Veilside has one mean ass body kit for the S14 Silvia. I know that that model silvia and the 240 (same coorosponding years) are mainly the same car (with obvious differences) and I would assume the S14 body kit would fit an american 240 but I would REALLY like to make sure before I go spending 2k+. So I would like to know if the S14 kit will fit a 96 240.??


----------



## esyip (Dec 19, 2002)

i'm about 99% sure that it will. why not call VS and ask them? you'll get a much clearer and exact answer from them.


----------



## Guest (Feb 5, 2003)

he is 99% sure i am 100% sure!!!

240 s14 U.S and silvia 14 are the same!! (95-96)

240sx U.S are different (97-98)


----------



## Guest (Feb 5, 2003)

thanks! I was pretty sure they would be the same but just wanted a little reasurance.. Have any of you looked at their kit?
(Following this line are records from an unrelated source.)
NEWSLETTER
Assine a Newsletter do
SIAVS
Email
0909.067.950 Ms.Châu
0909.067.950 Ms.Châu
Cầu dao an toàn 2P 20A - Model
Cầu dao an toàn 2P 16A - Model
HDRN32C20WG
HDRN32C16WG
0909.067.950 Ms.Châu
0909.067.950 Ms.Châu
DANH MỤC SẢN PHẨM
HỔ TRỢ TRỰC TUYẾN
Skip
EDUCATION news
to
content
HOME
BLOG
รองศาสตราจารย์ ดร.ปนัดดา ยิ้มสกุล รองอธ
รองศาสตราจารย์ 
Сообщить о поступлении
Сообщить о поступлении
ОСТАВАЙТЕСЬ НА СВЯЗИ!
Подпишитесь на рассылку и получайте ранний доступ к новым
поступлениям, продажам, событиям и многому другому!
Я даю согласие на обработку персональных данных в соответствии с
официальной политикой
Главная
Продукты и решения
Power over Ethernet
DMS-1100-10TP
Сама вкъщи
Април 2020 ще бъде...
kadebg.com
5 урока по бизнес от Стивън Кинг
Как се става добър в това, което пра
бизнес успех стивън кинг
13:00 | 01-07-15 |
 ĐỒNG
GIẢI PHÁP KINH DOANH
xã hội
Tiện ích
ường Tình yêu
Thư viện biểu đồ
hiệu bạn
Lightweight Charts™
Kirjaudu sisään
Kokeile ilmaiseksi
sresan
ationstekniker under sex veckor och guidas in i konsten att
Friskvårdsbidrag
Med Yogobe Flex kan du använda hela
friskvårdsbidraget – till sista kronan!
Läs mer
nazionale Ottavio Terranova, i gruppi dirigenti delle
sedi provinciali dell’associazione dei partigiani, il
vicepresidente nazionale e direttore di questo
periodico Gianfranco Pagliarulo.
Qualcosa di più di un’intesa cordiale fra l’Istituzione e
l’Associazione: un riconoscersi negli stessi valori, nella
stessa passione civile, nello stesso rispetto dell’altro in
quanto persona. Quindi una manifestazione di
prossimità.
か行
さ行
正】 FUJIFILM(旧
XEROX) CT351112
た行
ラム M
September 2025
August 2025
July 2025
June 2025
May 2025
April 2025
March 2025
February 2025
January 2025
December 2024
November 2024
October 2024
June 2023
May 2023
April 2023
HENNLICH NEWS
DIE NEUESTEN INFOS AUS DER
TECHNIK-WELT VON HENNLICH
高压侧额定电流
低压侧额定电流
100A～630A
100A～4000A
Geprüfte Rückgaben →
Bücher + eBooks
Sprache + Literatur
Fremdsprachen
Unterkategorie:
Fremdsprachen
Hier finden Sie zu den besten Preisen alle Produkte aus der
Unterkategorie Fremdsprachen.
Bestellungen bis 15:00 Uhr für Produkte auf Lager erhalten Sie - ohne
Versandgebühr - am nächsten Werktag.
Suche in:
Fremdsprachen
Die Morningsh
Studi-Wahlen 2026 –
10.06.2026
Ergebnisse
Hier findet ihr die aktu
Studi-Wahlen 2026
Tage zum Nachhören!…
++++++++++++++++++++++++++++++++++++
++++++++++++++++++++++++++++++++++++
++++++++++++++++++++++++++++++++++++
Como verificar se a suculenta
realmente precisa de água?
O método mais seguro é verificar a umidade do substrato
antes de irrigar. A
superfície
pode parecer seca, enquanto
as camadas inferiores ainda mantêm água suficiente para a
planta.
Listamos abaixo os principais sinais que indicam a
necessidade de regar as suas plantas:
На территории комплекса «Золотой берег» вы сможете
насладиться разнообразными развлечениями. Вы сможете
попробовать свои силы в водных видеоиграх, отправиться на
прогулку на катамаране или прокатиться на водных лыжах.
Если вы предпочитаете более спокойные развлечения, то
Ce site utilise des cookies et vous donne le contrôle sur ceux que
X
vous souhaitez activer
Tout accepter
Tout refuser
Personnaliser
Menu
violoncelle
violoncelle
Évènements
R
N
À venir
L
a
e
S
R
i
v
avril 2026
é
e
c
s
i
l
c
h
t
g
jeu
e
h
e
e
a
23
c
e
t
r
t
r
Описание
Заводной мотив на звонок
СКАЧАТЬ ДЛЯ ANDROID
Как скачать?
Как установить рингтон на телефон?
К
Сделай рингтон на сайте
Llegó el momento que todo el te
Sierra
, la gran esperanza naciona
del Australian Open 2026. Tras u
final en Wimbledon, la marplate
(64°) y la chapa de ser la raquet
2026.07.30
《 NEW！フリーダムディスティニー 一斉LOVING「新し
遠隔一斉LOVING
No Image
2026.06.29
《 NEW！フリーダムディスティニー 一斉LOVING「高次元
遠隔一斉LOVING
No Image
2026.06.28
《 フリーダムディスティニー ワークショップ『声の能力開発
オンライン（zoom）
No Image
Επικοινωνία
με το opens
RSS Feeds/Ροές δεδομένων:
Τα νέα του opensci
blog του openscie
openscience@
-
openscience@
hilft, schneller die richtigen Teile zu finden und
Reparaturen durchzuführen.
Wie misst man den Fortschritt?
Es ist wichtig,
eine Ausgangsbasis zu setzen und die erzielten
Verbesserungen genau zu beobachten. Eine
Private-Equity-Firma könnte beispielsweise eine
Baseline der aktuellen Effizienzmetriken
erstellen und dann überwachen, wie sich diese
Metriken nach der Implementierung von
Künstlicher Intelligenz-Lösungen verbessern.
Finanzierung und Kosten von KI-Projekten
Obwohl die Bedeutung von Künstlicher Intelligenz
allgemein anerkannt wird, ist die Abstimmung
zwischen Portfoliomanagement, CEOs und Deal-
One word... BEAUTIFUL! (the paint helps a lot)


----------



## mycarisaser (May 17, 2003)

what does the s14 run stock in the 1/4 mile ( 2 liter and the 2.4 liter)????


----------



## vsp3c (May 15, 2003)

why was a 9 month old thread revived??

by 2 liter i'm assuming you're talking about sr20det and by 2.4, i'm assuming you're talking about ka24de.. here's a link

www.google.com


----------



## drift240sxdragqueen (Oct 23, 2002)

wow this thread is so old, i could of had sex with a girl and gotten her pregnant, and we would of had the kid by now 



too bad that shit doesn't happen


----------



## BlueBOB (Jan 29, 2003)

wow... and i was about to post a pic of my buddy's car that HAS this kit...

and why the hell was there a question about 1/4 mile times in THIS thread....?


----------



## silzilla (Oct 21, 2003)

I think you should hold off on the body kit all together until you get a nice powerful engine in your car!


----------



## vsp3c (May 15, 2003)

drift240sxdrag said:


> wow this thread is so old, i could of had sex with a girl and gotten her pregnant, and we would of had the kid by now
> 
> 
> 
> too bad that shit doesn't happen


HAHAHAHHAHAAH


----------



## Murph (Aug 8, 2002)

see my sig


----------



## BlueBOB (Jan 29, 2003)

DISCLAIMER: Murph made me do it... I wasn't gonna post the pic and keep this OLD thread going.. but I have to do it...










You can JUST see the R32 brakes... hehe
that'll help with the S14 SR going in it next month... hehe
I can't wait and it's not even my car!


----------



## drift240sxdragqueen (Oct 23, 2002)

DISCLAMIER: i havn't had sex with a girl since this thread and gotten her pregnant... damn


----------



## vsp3c (May 15, 2003)

wow.. nice s14.. *drools*


----------